4-Hydroxyestradiol induces oxidative stress and apoptosis in human mammary epithelial cells: possible protection by NF-kappaB and ERK/MAPK.

Catechol estrogens, the hydroxylated metabolites of 17beta-estradiol (E2), have been considered to be implicated in estrogen-induced carcinogenesis. 4-Hydroxyestradiol (4-OHE2), an oxidized metabolite of E2 formed preferentially by cytochrome P450 1B1, reacts with DNA to form depurinating adducts thereby exerting genotoxicity and carcinogenicity. 4-OHE2 undergoes 2-electron oxidation to quinone via semiquinone, and during this process, reactive oxygen species (ROS) can be generated to cause DNA damage and cell death.
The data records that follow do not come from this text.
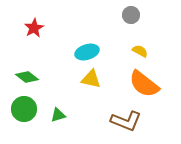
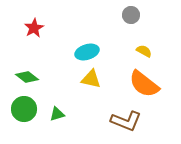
yellow semicircle: moved 4 px right
green triangle: moved 1 px left, 1 px up
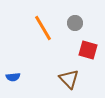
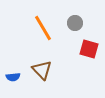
red square: moved 1 px right, 1 px up
brown triangle: moved 27 px left, 9 px up
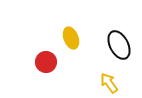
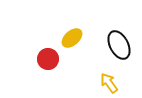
yellow ellipse: moved 1 px right; rotated 70 degrees clockwise
red circle: moved 2 px right, 3 px up
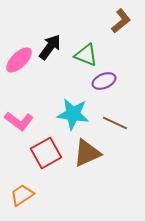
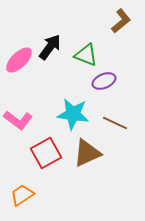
pink L-shape: moved 1 px left, 1 px up
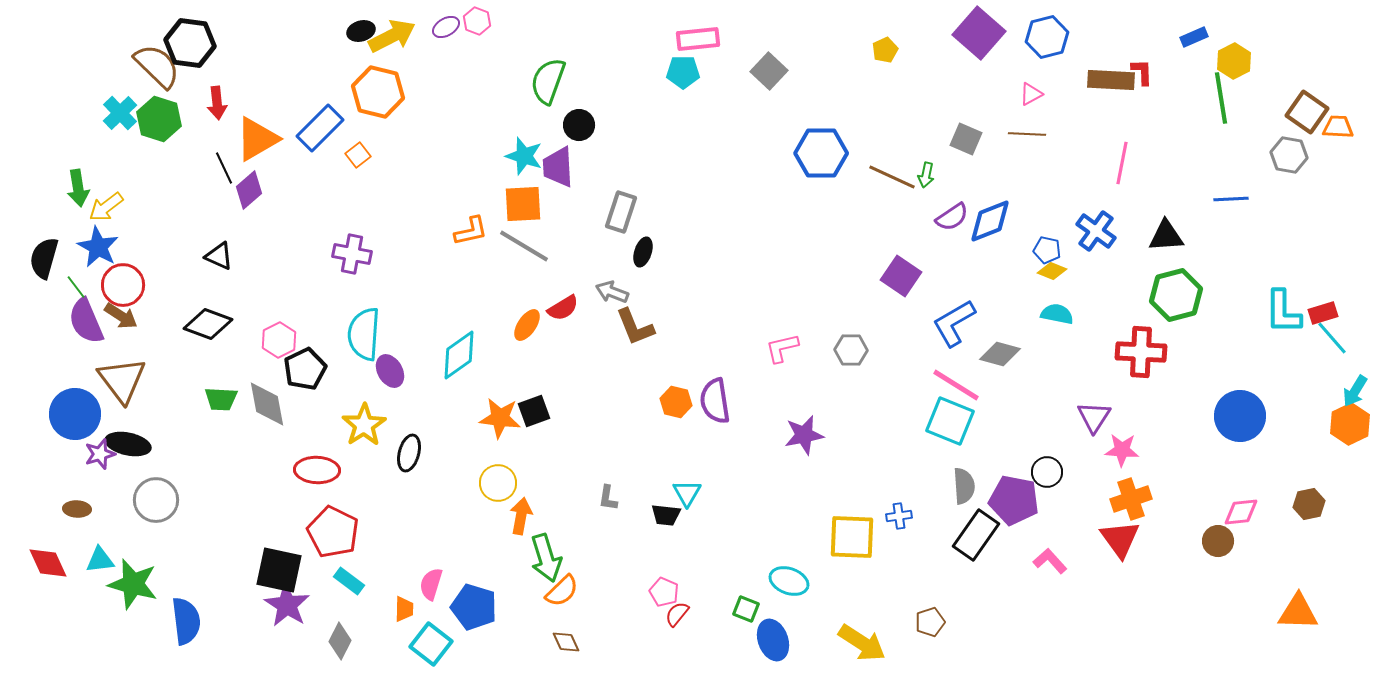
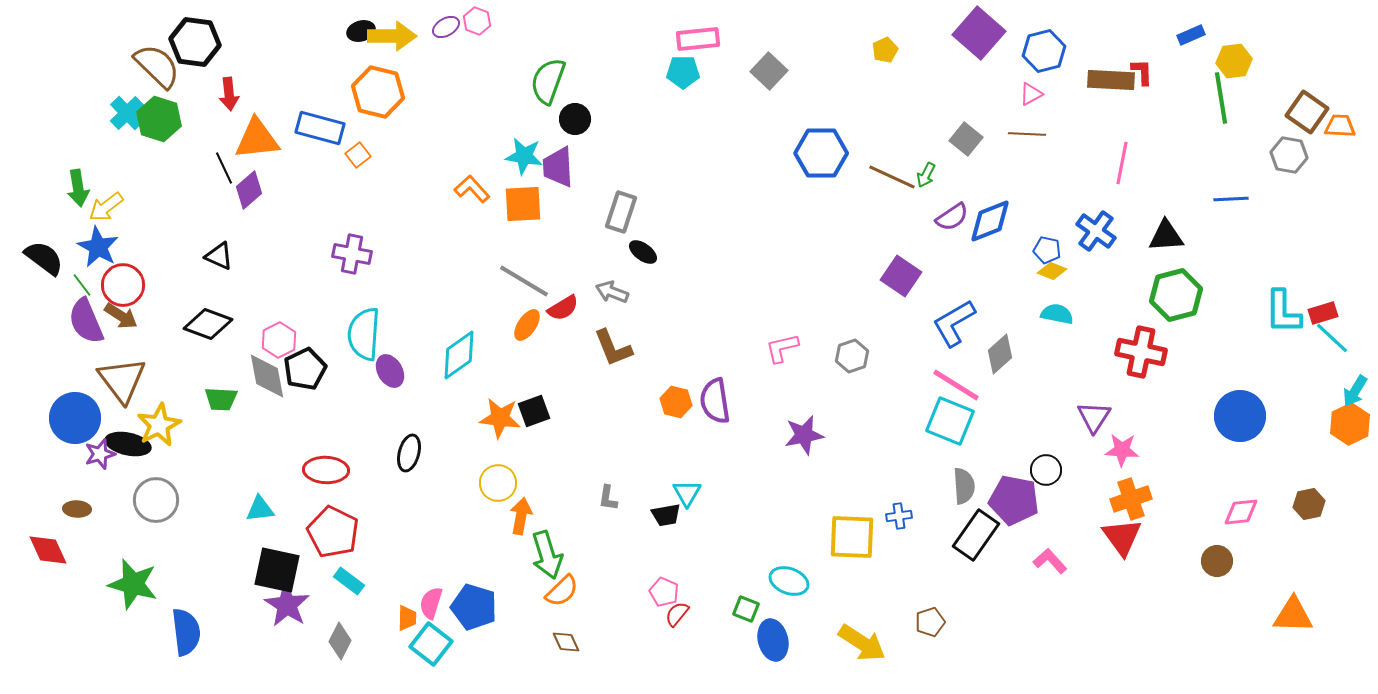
yellow arrow at (392, 36): rotated 27 degrees clockwise
blue hexagon at (1047, 37): moved 3 px left, 14 px down
blue rectangle at (1194, 37): moved 3 px left, 2 px up
black hexagon at (190, 43): moved 5 px right, 1 px up
yellow hexagon at (1234, 61): rotated 20 degrees clockwise
red arrow at (217, 103): moved 12 px right, 9 px up
cyan cross at (120, 113): moved 7 px right
black circle at (579, 125): moved 4 px left, 6 px up
orange trapezoid at (1338, 127): moved 2 px right, 1 px up
blue rectangle at (320, 128): rotated 60 degrees clockwise
orange triangle at (257, 139): rotated 24 degrees clockwise
gray square at (966, 139): rotated 16 degrees clockwise
cyan star at (524, 156): rotated 9 degrees counterclockwise
green arrow at (926, 175): rotated 15 degrees clockwise
orange L-shape at (471, 231): moved 1 px right, 42 px up; rotated 120 degrees counterclockwise
gray line at (524, 246): moved 35 px down
black ellipse at (643, 252): rotated 72 degrees counterclockwise
black semicircle at (44, 258): rotated 111 degrees clockwise
green line at (76, 287): moved 6 px right, 2 px up
brown L-shape at (635, 327): moved 22 px left, 21 px down
cyan line at (1332, 338): rotated 6 degrees counterclockwise
gray hexagon at (851, 350): moved 1 px right, 6 px down; rotated 20 degrees counterclockwise
red cross at (1141, 352): rotated 9 degrees clockwise
gray diamond at (1000, 354): rotated 57 degrees counterclockwise
gray diamond at (267, 404): moved 28 px up
blue circle at (75, 414): moved 4 px down
yellow star at (364, 425): moved 205 px left; rotated 6 degrees clockwise
red ellipse at (317, 470): moved 9 px right
black circle at (1047, 472): moved 1 px left, 2 px up
black trapezoid at (666, 515): rotated 16 degrees counterclockwise
red triangle at (1120, 539): moved 2 px right, 2 px up
brown circle at (1218, 541): moved 1 px left, 20 px down
green arrow at (546, 558): moved 1 px right, 3 px up
cyan triangle at (100, 560): moved 160 px right, 51 px up
red diamond at (48, 563): moved 13 px up
black square at (279, 570): moved 2 px left
pink semicircle at (431, 584): moved 19 px down
orange trapezoid at (404, 609): moved 3 px right, 9 px down
orange triangle at (1298, 612): moved 5 px left, 3 px down
blue semicircle at (186, 621): moved 11 px down
blue ellipse at (773, 640): rotated 6 degrees clockwise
In the present study, 4-OHE2 was found to elicit cytotoxicity in cultured human mammary epithelial (MCF-10A) cells, which was blocked by the antioxidant trolox. MCF-10A cells treated with 4-OHE2 exhibited increased intracellular ROS accumulation and 8-oxo-7,8-dihydroxy-2'-deoxyguanosine formation, and underwent apoptosis as determined by poly(ADP-ribose)polymerase cleavage and disruption of mitochondrial transmembrane potential. The redox-sensitive transcription factor nuclear factor kappaB (NF-kappaB) was transiently activated by 4-OHE2 treatment. Cotreatment of MCF-10A cells with the NF-kappaB inhibitor, L-1-tosylamido-2-phenylethyl chloromethyl ketone, exacerbated 4-OHE2-induced cell death. 4-OHE2 also caused transient activation of extracellular signal-regulated protein kinases (ERK) involved in transmitting cell survival or death signals. A pharmacological inhibitor of ERK aggravated the 4-OHE2-induced cytotoxicity, supporting the pivotal role of ERK in protecting against catechol estrogen-induced oxidative cell death.